Tiap pengunjung yang datang, membakar lidi doa, lalu melakukan ritual tertentu, baru kemudian menancapkan lidinya kedepan dewa/dewi yang dimaksudnya.
Tapi yang paling teringat satu dewa utama di kelenteng ini, Namanya Tua Pek Kong. Tidak boleh ditunjuk, cukup disebut saja namanya. Tidak boleh difoto, atau dia dan empat prajuritnya akan mengikuti kita kemanapun pergi, digerayangi sampai mimpi. Hih…
Tua Pek Kong, paling sering disebut disini. Selain karna rumah peribadatan ini awalnya memang didirikan untuk menghormati dewa ini, posisinya sebagai dewa bumi yang membagi kemakmuran dan keselamatan memang cocok dengan permohonan paling banyak dipanjatkan etnis Tionghoa.
Tua pek kong tersakti justru bukan yang terbesar di klenteng ini. Tapi yang kecil, berwarna hitam, yang entah terbuat dari logam atau kayu dibawahnya. Berusia lebih dari 150 tahun dibawa oleh leluhur pengelana pertama dari daratan China.
Satu lagi, Tua Pek Kong ini bisa menjawab segala pertanyaan. Caranya Bakar lidi sembayang, hadapkan lidi ke Tua Pek kong sambil menanyakan satu hal yang ingin diketahui. Tancapkan lidi ambil semacam stik yang berisi tulisan, paman penjaga akan membacakan jawaban pertanyaan mu.

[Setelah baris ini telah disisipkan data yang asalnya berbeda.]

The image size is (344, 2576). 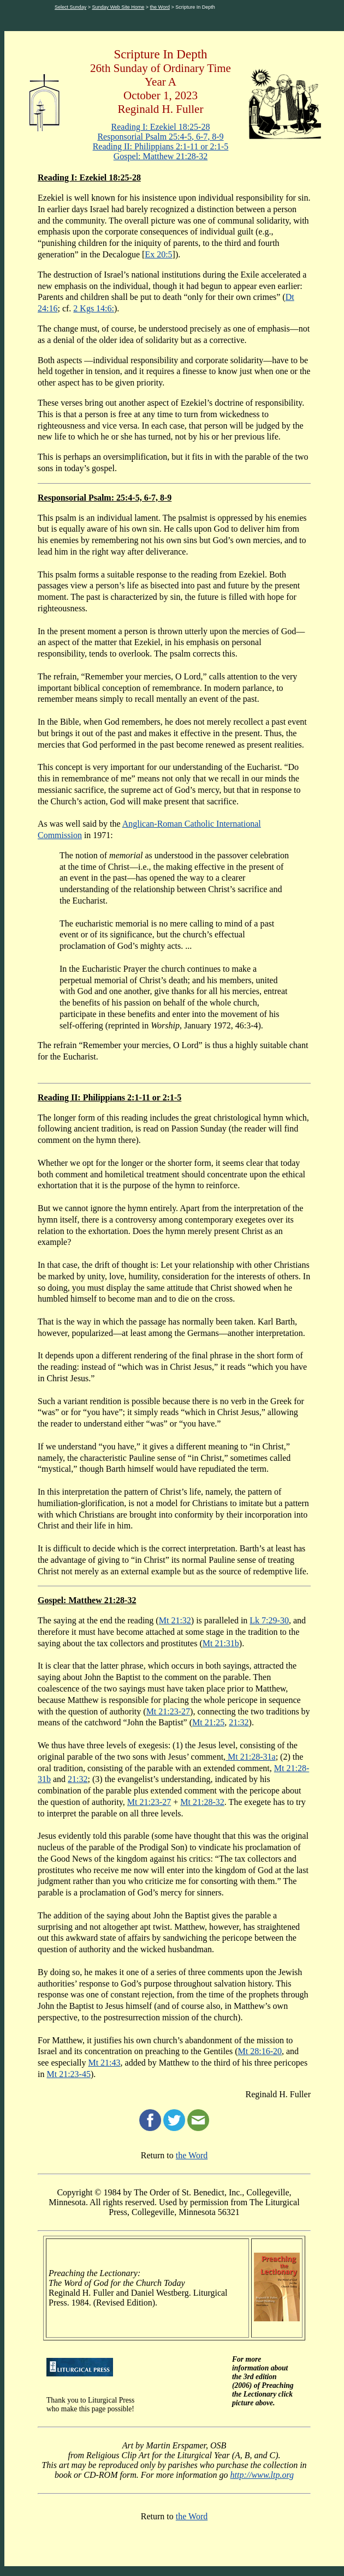 I want to click on 21:32, so click(x=238, y=1722).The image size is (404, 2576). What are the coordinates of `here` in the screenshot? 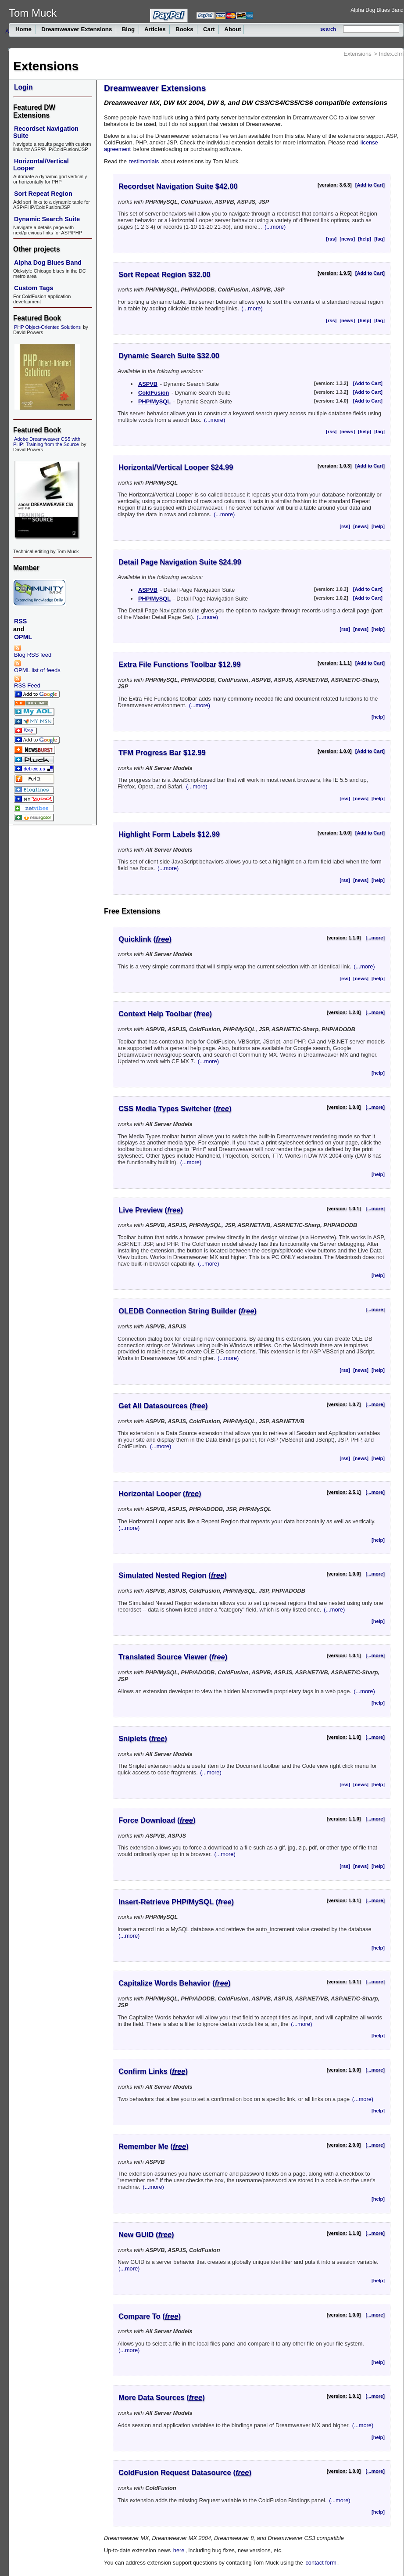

Sayangnya tak ada pengunjung yang sedang mempraktekan itu, Padahal saya ingin tau. si Paman menawarkan kepada kami. “Mau tanya apa saja boleh”, meski ingin melihat tapi saya menggeleng yakin. Dalam Islam nanya nanya dengan yang beginian akan membuat saya berurusan dengan urusan berat di akhirat.
Arsitekturnya memang terasa tua, dan sangat orintal. Aroma dupa dan lidi doa yang dibakar memenuhi ruangan. Jika lilin harapan dihidupkan maka teranglah kesejahteraan untuk sang pendoa.